Android Security: Attacks and Defenses

Android Security: Attacks and Defenses is for anyone interested in learning about the strengths and weaknesses of the Android platform from a security perspective. Starting with an introduction to Android OS architecture and application programming, it will help readers get up to speed on the basics of the Android platform and its security issues.

Explaining the Android security model and architecture, the book describes Android permissions, including Manifest permissions, to help readers analyze applications and understand permission requirements. It also rates the Android permissions based on security implications and covers JEB Decompiler.

The authors describe how to write Android bots in JAVA and how to use reversing tools to decompile any Android application. They also cover the Android file system, including import directories and files, so readers can perform basic forensic analysis on file system and SD cards.

The book includes coverage of advanced topics such as reverse engineering and forensics, mobile device pen-testing methodology, malware analysis, secure coding, and hardening guidelines for Android. It also explains how to analyze security implications for Android mobile devices/applications and incorporate them into enterprise SDLC processes.

About the Authors

Anmol Misra is a contributing author of the book Defending the Cloud: Waging War in Cyberspace (Infinity Publishing, December 2011). His expertise includes mobile and application security, vulnerability management, application and infrastructure security assessments, and security code reviews.

He is currently Program Manager of the Critical Business Security External (CBSE) team at Cisco.
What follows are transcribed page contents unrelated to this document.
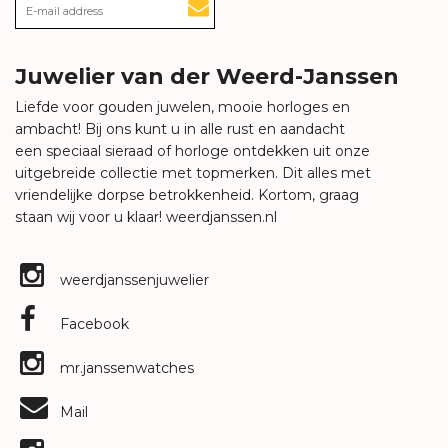
Juwelier van der Weerd-Janssen
Liefde voor gouden juwelen, mooie horloges en
ambacht! Bij ons kunt u in alle rust en aandacht
een speciaal sieraad of horloge ontdekken uit onze
uitgebreide collectie met topmerken. Dit alles met
vriendelijke dorpse betrokkenheid. Kortom, graag
staan wij voor u klaar!
weerdjanssen.nl
weerdjanssenjuwelier
Facebook
mr.janssenwatches
Mail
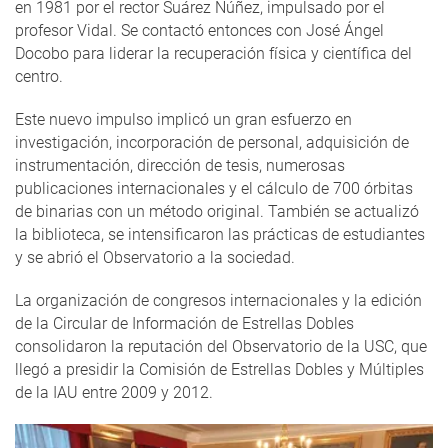
en 1981 por el rector Suárez Núñez, impulsado por el
profesor Vidal. Se contactó entonces con José Ángel
Docobo para liderar la recuperación física y científica del
centro.
Este nuevo impulso implicó un gran esfuerzo en
investigación, incorporación de personal, adquisición de
instrumentación, dirección de tesis, numerosas
publicaciones internacionales y el cálculo de 700 órbitas
de binarias con un método original. También se actualizó
la biblioteca, se intensificaron las prácticas de estudiantes
y se abrió el Observatorio a la sociedad.
La organización de congresos internacionales y la edición
de la Circular de Información de Estrellas Dobles
consolidaron la reputación del Observatorio de la USC, que
llegó a presidir la Comisión de Estrellas Dobles y Múltiples
de la IAU entre 2009 y 2012.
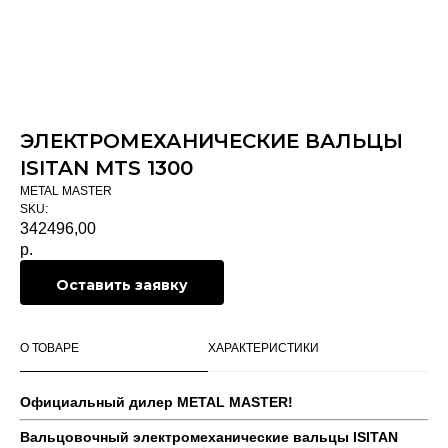
ЭЛЕКТРОМЕХАНИЧЕСКИЕ ВАЛЬЦЫ
ISITAN MTS 1300
METAL MASTER
SKU:
342496,00
р.
Оставить заявку
О ТОВАРЕ
ХАРАКТЕРИСТИКИ
Официальный дилер METAL MASTER!
Вальцовочный электромеханические вальцы ISITAN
The CBSE team is part of the Information Security Team (InfoSec) at Cisco and is responsible for the security of Cisco’s Cloud Hosted Services. Prior to joining Cisco, Anmol was a Senior Consultant with Ernst & Young LLP. In his role, he advised Fortune 500 clients on defining and improving Information Security programs and practices. He helped large corporations to reduce IT security risk and achieve regulatory compliance by improving their security posture.

Anmol holds a master’s degree in Information Networking from Carnegie Mellon University. He also holds a Bachelor of Engineering degree in Computer Engineering. He served as Vice President of Alumni Relations for the Bay Area chapter of the Carnegie Mellon Alumni Association.

Abhishek Dubey has a wide variety of experience in information security, including reverse engineering, malware analysis, and vulnerability detection. He is currently working as a Lead/Senior Engineer of the Security Services and Cloud Operations team at Cisco. Prior to joining Cisco, Abhishek was Senior Researcher in the Advanced Threat Research Group at Webroot Software.

Abhishek holds a master’s degree in Information Security and Technology Management from Carnegie Mellon University and also holds a B.Tech degree in Computer Science and Engineering. He is currently pursuing studies in Strategic Decisions and Risk Management at Stanford University. He has served as Vice President of Operations and Alliances for the Bay Area chapter of the Carnegie Mellon Alumni Association. This alumni chapter is 5,000 students strong.